Different, but the same
What may happen to me may not happen to you. I have never suffered night sweats (they sound horrendous and my sympathies if you do) while my hot flushes were over quite quickly and never too bad. Or perhaps they were bad but my body could cope with them better than other women’s bodies? Who knows?
That’s the thing: every one of us is different and every one of us will experience menopause in a different way.
That’s why it’s important to talk about what we’re going through. Grinning and bearing it does nothing to help those around us – and certainly not the women suffering in silence because they don’t want to let the sisterhood down.

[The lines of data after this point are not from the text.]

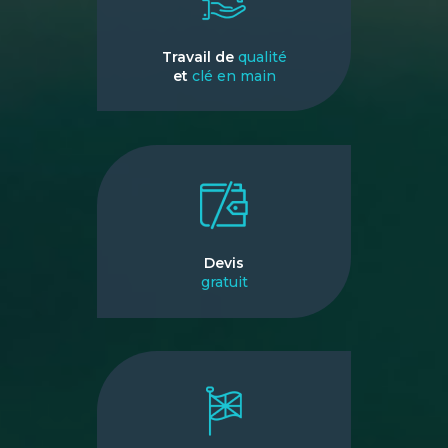
Travail de
qualité
et
clé en main
Devis
gratuit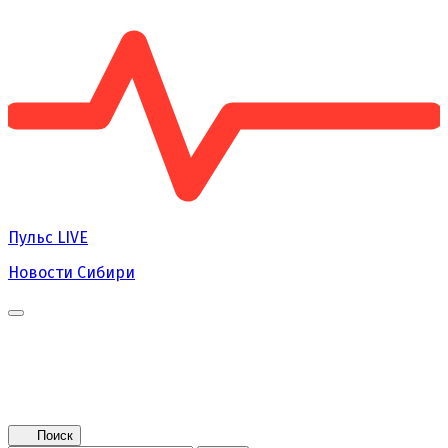
Пульс
LIVE
Новости Сибири
Главная
Новости
Поколение NEXT
Это интересно
Афиша
Контакты
Поиск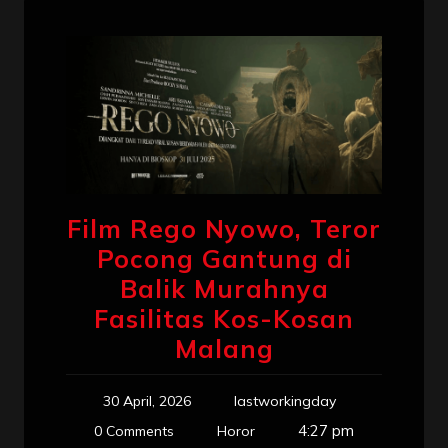
Film Rego Nyowo, Teror
Pocong Gantung di
Balik Murahnya
Fasilitas Kos-Kosan
Malang
30 April, 2026
lastworkingday
4:27 pm
0 Comments
Horor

Society has taken great strides in breaking down the taboos around mental health. We know that talking about our feelings and sharing we’re going through are among the biggest steps we can take in getting well.
We have to do the same with menopause.
So next time you see a post from someone saying they fear the menopause or that talking about it is letting down the sisterhood or that you should just be braver, don’t pull back on what you were saying. Don’t go down the rabbit warren of menopause porn, where women compete as to who has it worse, but continue to talk about your symptoms and what you’re going through so you give that knowledge to others. Share what has helped and what hasn’t.
Because women aren’t weak little girlies that need protecting from what can happen. We’re strong and getting stronger – and the more of us who talk about menopause, the weaker the stereotypes and taboos become until eventually, no woman will have cause to fear.